„Akcja” wytrzymała wszelkie ataki i przerwy w dostawie prądu, wytrzyma także kolejne selekcje krajowe i szczytowe obciążenia.”
Awaria aplikacji “Akcja” podczas głosowania w krajowej selekcji do międzynarodowego konkursu piosenki “Eurowizja 2024” wynika z niemożności przetworzenia przez rejestry dużego przepływu wniosków.
O tym powiedział Mścisław Banik, szef rozwoju usług elektronicznych w Ministerstwie Rozwoju Cyfrowego.
„Ponad 24 tysiące żądań na sekundę, tysiące komentarzy na YouTube i portalach społecznościowych, dziesiątki śmiesznych memów od profesjonalistów i początkujących – to wszystko dotyczy „Akcji” i krajowej selekcji do Eurowizji 3 lutego.
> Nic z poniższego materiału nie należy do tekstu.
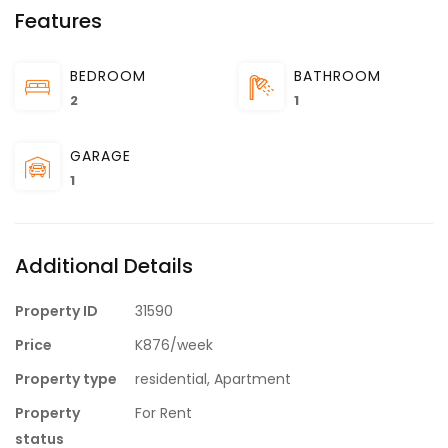
Features
BEDROOM
BATHROOM
2
1
GARAGE
1
Additional Details
Property ID
31590
Price
K876/week
Property type
residential, Apartment
Property
For Rent
status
Co się stało? Naprawdę rekordowy ładunek przez cały czas komórka działała więcej, niż wtedy, gdy w zeszłym roku głosowali w ogólnopolskich wyborach, niż wtedy, gdy ubiegali się o Covid-tysiąc lub generowali certyfikaty z „Akcją.Podpis”. Dlatego wielu znalazło się w kolejce do oddania głosu” – napisał na Facebooku.
>
Banik przypomniał, że „Akcja” nie przechowuje danych osobowych, ale wchodząc do ankiety wysyła żądanie do rejestru i sprawdza obywatelstwo oraz wiek.
W efekcie rejestr nie był w stanie przetworzyć dużej przepływu, więc pojawiła się sztuczna kolejka z odpowiedziami. Co spowodowało, że ankieta nie została odzwierciedlona wśród użytkowników.
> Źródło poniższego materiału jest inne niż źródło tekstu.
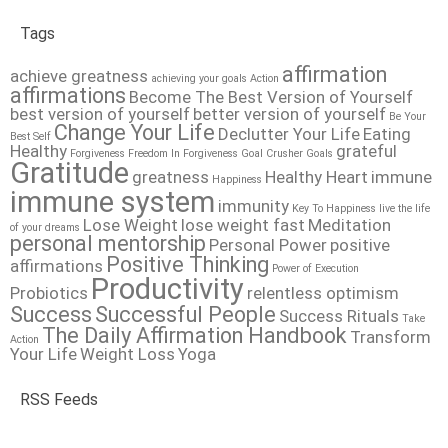
Tags
affirmation
achieve greatness
achieving your goals
Action
affirmations
Become The Best Version of Yourself
best version of yourself
better version of yourself
Be Your
Change Your Life
Declutter Your Life
Eating
Best Self
Healthy
grateful
Forgiveness
Freedom In Forgiveness
Goal Crusher
Goals
Gratitude
greatness
Healthy Heart
immune
Happiness
immune system
immunity
Key To Happiness
live the life
Lose Weight
lose weight fast
Meditation
of your dreams
personal mentorship
Personal Power
positive
Positive Thinking
affirmations
Power of Execution
Productivity
Probiotics
relentless optimism
Success
Successful People
Success Rituals
Take
The Daily Affirmation Handbook
Transform
Action
Your Life
Weight Loss
Yoga
RSS Feeds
“Skalowaliśmy czy nie? Oczywiście jak zwykle. 5 razy maksymalnie. Czy zrobiliśmy to? przeprowadziłeś testy obciążeniowe? Oczywiście. Ale obecna selekcja krajowa dała 30 razy więcej pracy” – zauważył Banik.
Zapewnił, że eksperci już „wszystko się dzieje, przeanalizowali, odbudowali i zaadaptowali”.
„Dziś będziemy wszystko monitorować do końca głosowania i trzymać rękę na pulsie. Wyciągniemy wnioski dla przyszłość. „Akcja” wytrwale oparła się wszelkim atakom i awariom, wytrzyma kolejne selekcje krajowe i szczytowe obciążenia” – podsumował.
Co się stało z aplikacją „Akcja”
- < li>W sobotę 3 lutego odbyły się krajowe eliminacje do Eurowizji -2024”. Po występach wszystkich finalistów prezenterzy ogłosili rozpoczęcie głosowania publiczności, które w tym roku odbywa się w „Akcji”. Jednak z powodu dużej liczby jednoczesnych odwiedzających aplikacja uległa awarii.
- Wicepremier ds. innowacji, rozwoju edukacji, nauki i technologii – Minister Transformacji Cyfrowej Michaił Fiodorow powiedział, że liczba użytkowników „Akcji” ” był rekordowym w historii projektem – 15 tys. na sekundę zamiast 800 w trybie rutynowym.
- W związku z tym głosowanie zostało przedłużone o jeden dzień, a ogłoszenie zwycięzców nastąpi na żywo 4 lutego po godzinie 19:00.